“Automation and artificial intelligence are one of the areas where the commercial developments I think dwarf the military investments in R&D.
They’re creating capabilities that can easily be picked up and applied for military purposes.” As one example, he asked, “When [ISIS] doesn’t have to put a person in that car and can just send it out on its own, that’s a problem for us, right?”
The information revolution continued, leading to more advanced computer processors and ever more sophisticated machine intelligence. And even while warfare in the information age might not have unfolded the way Pentagon futurists might have envisioned, the reality is information technology dramatically shaped how the United States fought its counterinsurgency wars. Information became the dominant driver of counternetwork operations as the United States sought to find insurgents hiding among civilians, like finding a needle in a stack of needles.
Sweeping technological changes like the industrial revolution or the information revolution unfold in stages over time, over the course of decades or generations. As they do, they inevitably have profound effects on warfare. Technologies like the internal-combustion engine that powered civilian automobiles and airplanes in the industrial revolution led to tanks and military aircraft. Tanks and airplanes, along with other industrial-age weaponry such as machine guns, profoundly changed World War I and World War II.
Work is steeped in military history and a student of Pentagon futurist Andy Marshall, who for decades ran DoD’s Office of Net Assessment and championed the idea that another revolution in warfare was unfolding today. Work understands the consequences of falling behind during periods of revolutionary change. Militaries can lose battles and even wars. Empires can fall, never to recover. In 1588, the mighty Spanish Armada was defeated by the British, who had more expertly exploited the revolutionary technology of the day: cannons. In the interwar period between World War I and World War II, Germany was more successful in capitalizing on innovations in aircraft, tanks, and radio technology and the result was the blitzkrieg—and the fall of France. The battlefield is an unforgiving environment. When new technologies upend old ways of fighting, militaries and nations don’t often get second chances to get it right.
If Work is right, and a revolution in warfare is under way driven in part by machine intelligence, then there is an imperative to invest heavily in AI, robotics, and automation. The consequences of falling behind could be disastrous for the United States. The industrial revolution led to machines that were stronger than humans, and the victors were those who best capitalized on that technology. Today’s information revolution is leading to machines that are smarter and faster than humans. Tomorrow’s victors will be those who best exploit AI.
Right now, AI systems can outperform humans in narrow tasks but still fall short of humans in general intelligence, which is why Work advocates human-machine teaming. Such teaming allows the best of both human and machine intelligence. AI systems can be used for specific, tailored tasks and for their advantages in speed while humans can understand the broader context and adapt to novel situations. There are limitations to this approach.
In situations where the advantages in speed are overwhelming, delegating authority entirely to the machine is preferable.
When it comes to lethal force, in a March 2016 interview, Work stated,
“We will not delegate lethal authority for a machine to make a decision.”
He quickly caveated that statement a moment later, however, adding, “The only time we will . . . delegate a machine authority is in things that go faster than human reaction time, like cyber or electronic warfare.”

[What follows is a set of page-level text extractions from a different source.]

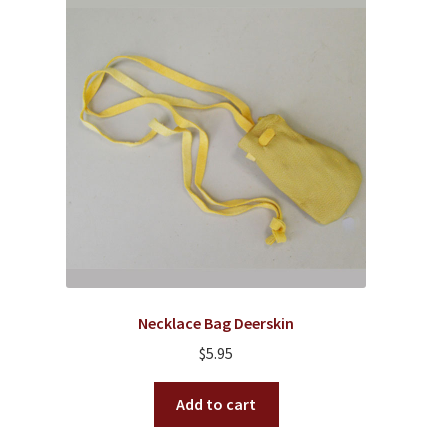
Necklace Bag Deerskin
$
5.95
Add to cart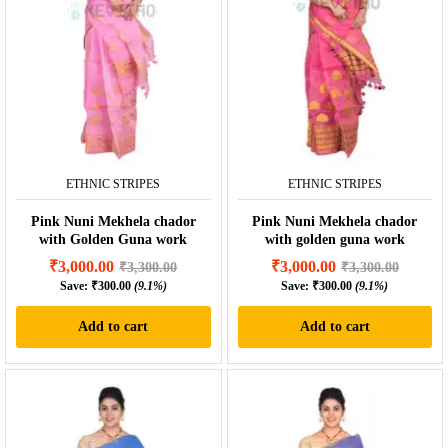
ETHNIC STRIPES
ETHNIC STRIPES
Pink Nuni Mekhela chador
Pink Nuni Mekhela chador
with Golden Guna work
with golden guna work
₹
3,000.00
₹
3,000.00
₹
3,300.00
₹
3,300.00
Save:
₹
300.00
(9.1%)
Save:
₹
300.00
(9.1%)
Add to cart
Add to cart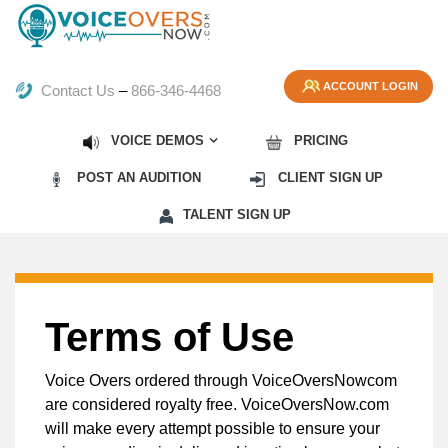
ACCOUNT LOGIN
Contact Us
–
866-346-4468
VOICE DEMOS
PRICING
POST AN AUDITION
CLIENT SIGN UP
TALENT SIGN UP
Terms of Use
Voice Overs ordered through VoiceOversNowcom
are considered royalty free. VoiceOversNow.com
will make every attempt possible to ensure your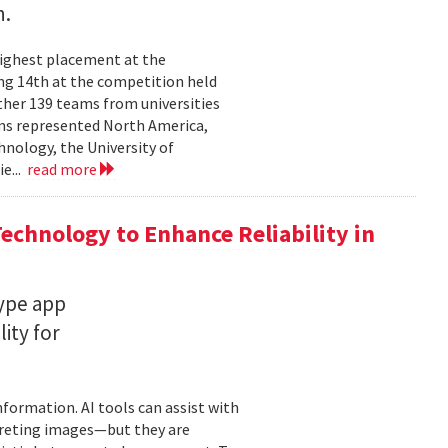
n.
highest placement at the
ng 14th at the competition held
ther 139 teams from universities
ams represented North America,
hnology, the University of
ie...
read more
chnology to Enhance Reliability in
type app
ity for
information. AI tools can assist with
rpreting images—but they are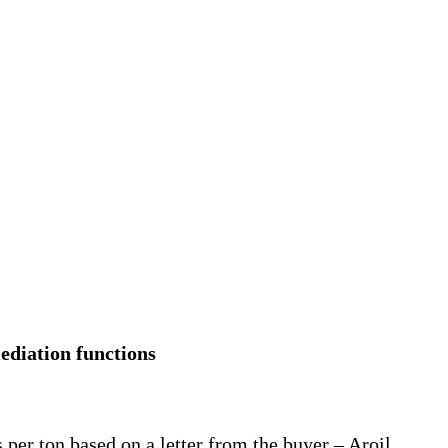
ediation functions
 per ton based on a letter from the buyer – Aroil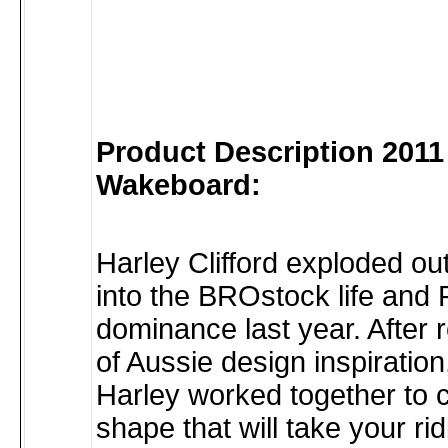
Product Description 2011
Wakeboard:
Harley Clifford exploded ou
into the BROstock life and 
dominance last year. After r
of Aussie design inspiratio
Harley worked together to 
shape that will take your ri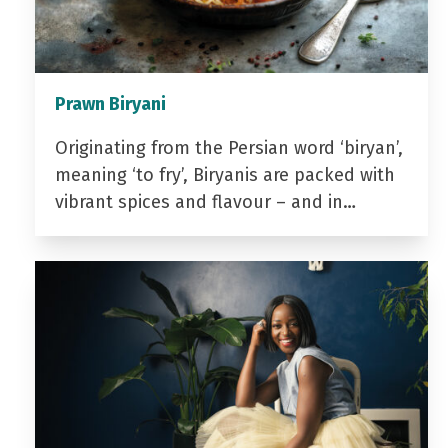
Prawn Biryani
Originating from the Persian word ‘biryan’,
meaning ‘to fry’, Biryanis are packed with
vibrant spices and flavour – and in…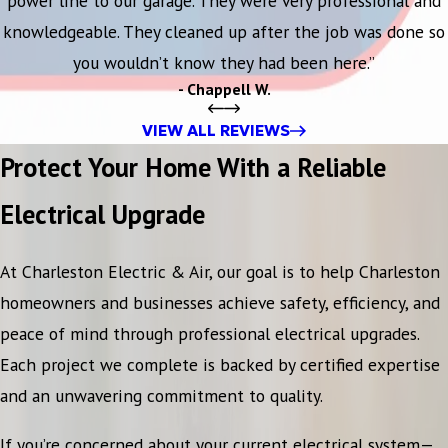
power line to our garage. They were very professional and
knowledgeable. They cleaned up after the job was done so
you wouldn’t know they had been here.”
- Chappell W.
VIEW ALL REVIEWS
Protect Your Home With a Reliable
Electrical Upgrade
At Charleston Electric & Air, our goal is to help Charleston
homeowners and businesses achieve safety, efficiency, and
peace of mind through professional electrical upgrades.
Each project we complete is backed by certified expertise
and an unwavering commitment to quality.
If you’re concerned about your current electrical system—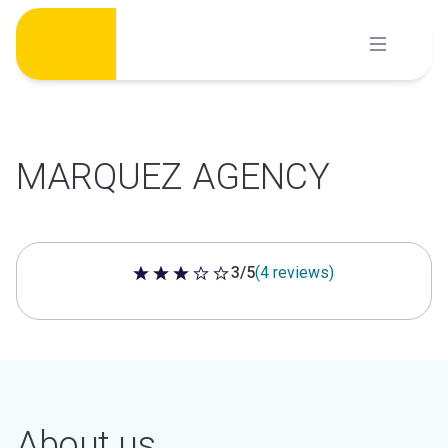
Skip
to
content
MARQUEZ AGENCY
3/5
(4 reviews)
3 out of 5 stars
About us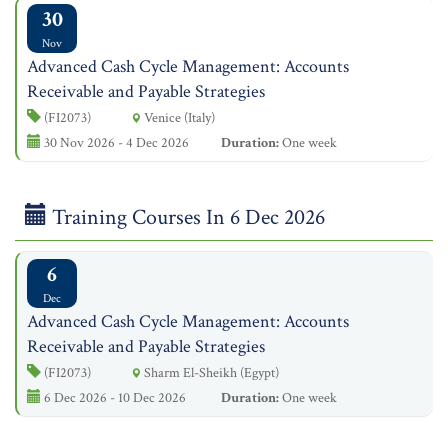
30
Nov
Advanced Cash Cycle Management: Accounts
Receivable and Payable Strategies
(FI2073)
Venice (Italy)
30 Nov 2026 - 4 Dec 2026
Duration:
One week
Training Courses In 6 Dec 2026
6
Dec
Advanced Cash Cycle Management: Accounts
Receivable and Payable Strategies
(FI2073)
Sharm El-Sheikh (Egypt)
6 Dec 2026 - 10 Dec 2026
Duration:
One week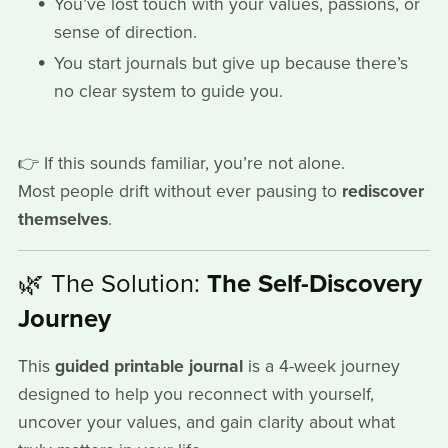
You’ve lost touch with your values, passions, or
sense of direction.
You start journals but give up because there’s
no clear system to guide you.
👉 If this sounds familiar, you’re not alone.
Most people drift without ever pausing to
rediscover
themselves
.
🌿 The Solution:
The Self-Discovery
Journey
This
guided printable journal
is a 4-week journey
designed to help you reconnect with yourself,
uncover your values, and gain clarity about what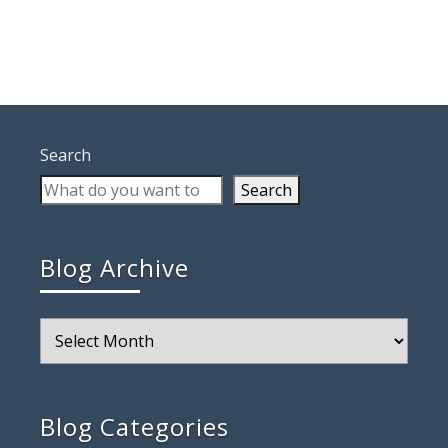
Search
Search
Blog Archive
Blog
Archive
Blog Categories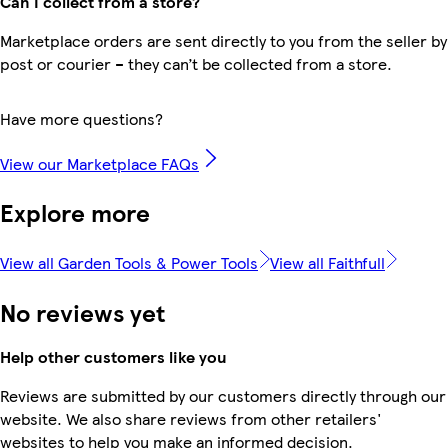
Can I collect from a store?
Marketplace orders are sent directly to you from the seller by
post or courier – they can’t be collected from a store.
Have more questions?
View our Marketplace FAQs
Explore more
View all Garden Tools & Power Tools
View all Faithfull
No reviews yet
Help other customers like you
Reviews are submitted by our customers directly through our
website. We also share reviews from other retailers'
websites to help you make an informed decision.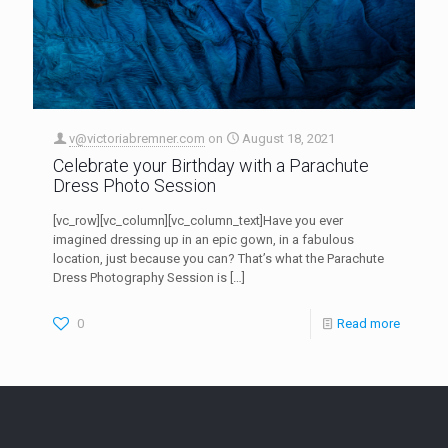
v@victoriabremner.com
on
August 18, 2021
Celebrate your Birthday with a Parachute
Dress Photo Session
[vc_row][vc_column][vc_column_text]Have you ever
imagined dressing up in an epic gown, in a fabulous
location, just because you can? That’s what the Parachute
Dress Photography Session is
[…]
0
Read more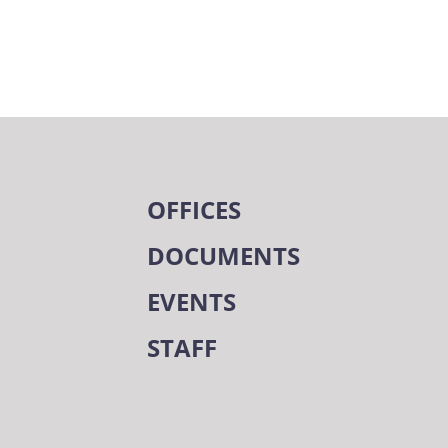
OFFICES
DOCUMENTS
EVENTS
STAFF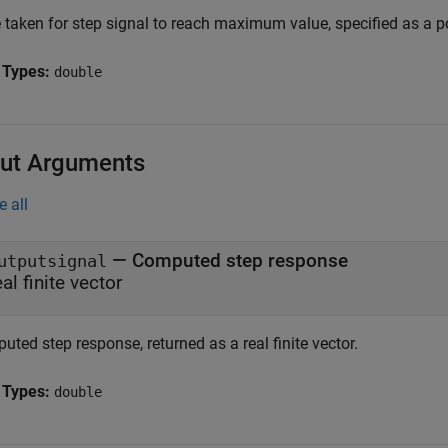
 taken for step signal to reach maximum value, specified as a po
 Types:
double
ut Arguments
e all
— Computed step response
utputsignal
eal finite vector
ted step response, returned as a real finite vector.
 Types:
double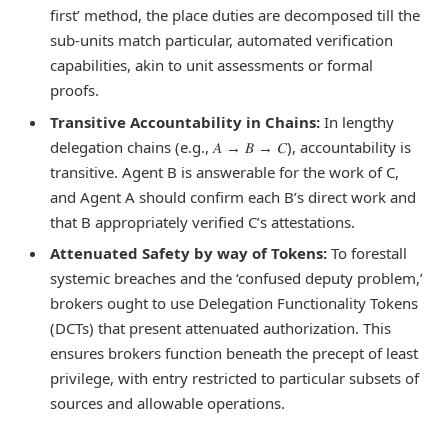
first’ method, the place duties are decomposed till the
sub-units match particular, automated verification
capabilities, akin to unit assessments or formal
proofs.
Transitive Accountability in Chains:
In lengthy
delegation chains (e.g., 𝐴 → 𝐵 → 𝐶), accountability is
transitive. Agent B is answerable for the work of C,
and Agent A should confirm each B’s direct work and
that B appropriately verified C’s attestations.
Attenuated Safety by way of Tokens:
To forestall
systemic breaches and the ‘confused deputy problem,’
brokers ought to use Delegation Functionality Tokens
(DCTs) that present attenuated authorization. This
ensures brokers function beneath the precept of least
privilege, with entry restricted to particular subsets of
sources and allowable operations.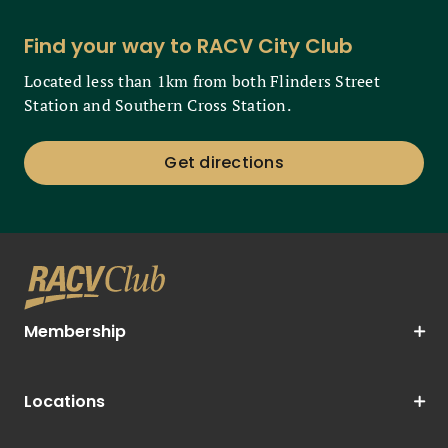
Find your way to RACV City Club
Located less than 1km from both Flinders Street
Station and Southern Cross Station.
Get directions
Membership
Locations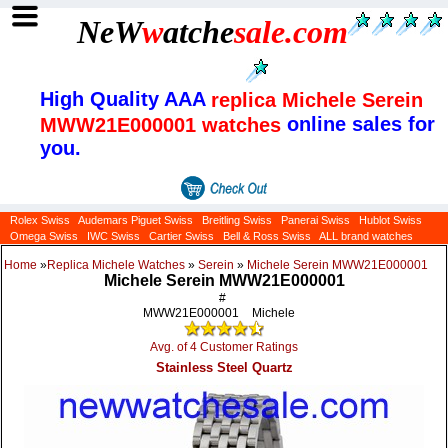
NeW
w
atche
sale
.com
High Quality AAA
replica Michele Serein
online sales for
MWW21E000001 watches
you.
Rolex Swiss
Audemars Piguet Swiss
Breitling Swiss
Panerai Swiss
Hublot Swiss
Omega Swiss
IWC Swiss
Cartier Swiss
Bell & Ross Swiss
ALL brand watches
Home
»
Replica Michele Watches
»
Serein
»
Michele Serein MWW21E000001
Michele Serein MWW21E000001
#
MWW21E000001
Michele
Avg. of 4 Customer Ratings
Stainless Steel Quartz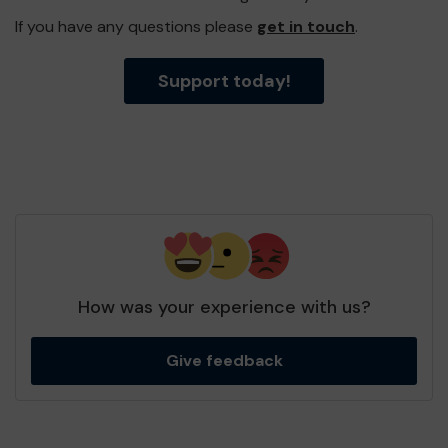
If you have any questions please
get in touch
.
Support today!
How was your experience with us?
Give feedback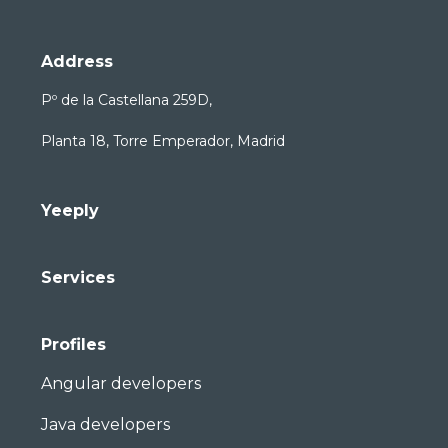
Address
Pº de la Castellana 259D,
Planta 18, Torre Emperador, Madrid
Yeeply
Services
Profiles
Angular developers
Java developers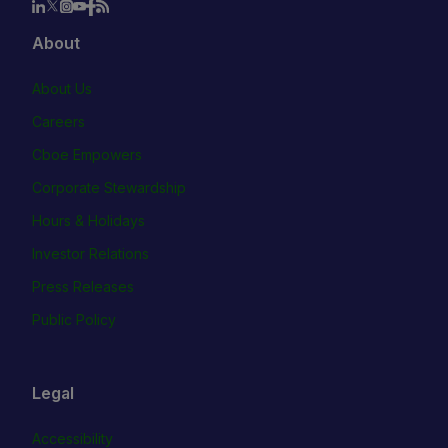
About
About Us
Careers
Cboe Empowers
Corporate Stewardship
Hours & Holidays
Investor Relations
Press Releases
Public Policy
Legal
Accessibility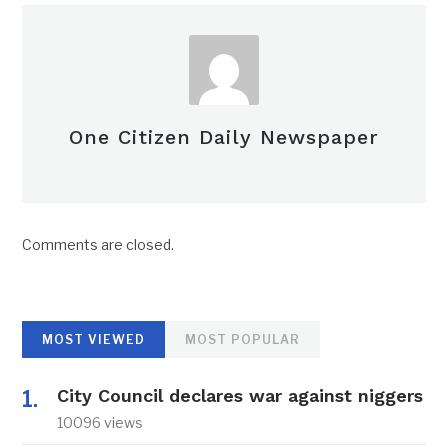
One Citizen Daily Newspaper
Comments are closed.
MOST VIEWED
MOST POPULAR
City Council declares war against niggers
10096 views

In other words, we won’t delegate lethal authority to a machine . . . unless we have to. In the same interview, Work said, “We might be going up against a competitor that is more willing to delegate authority to machines than we are and as that competition unfolds, we’ll have to make decisions about how to compete.” How long before the tightening spiral of an ever- faster OODA loop forces that decision? Perhaps not long. A few weeks later in another interview, Work stated it was his belief that “within the next decade or decade and a half it’s going to become clear when and where we delegate authority to machines.” A principal concern of his was the fact that while in the United States we debate the “moral, political, legal, ethical”
issues surrounding lethal autonomous weapons, “our potential competitors may not.”
There was no question that if I was going to understand where the robotics revolution was heading, I needed to speak to Work. No single individual had more sway over the course of the U.S. military’s investments in autonomy than he did, both by virtue of his official position in the bureaucracy as well as his unofficial position as the chief thought-leader on autonomy. Work may not be an engineer writing the code for the next generation of robotic systems, but his influence was even broader and deeper. Through his public statements and internal policies, Work was shaping the course of DoD’s investments, big and small. He had championed the concept of human-machine teaming. How he framed the technology would influence what engineers across the defense enterprise chose to build. Work immediately agreed to an interview.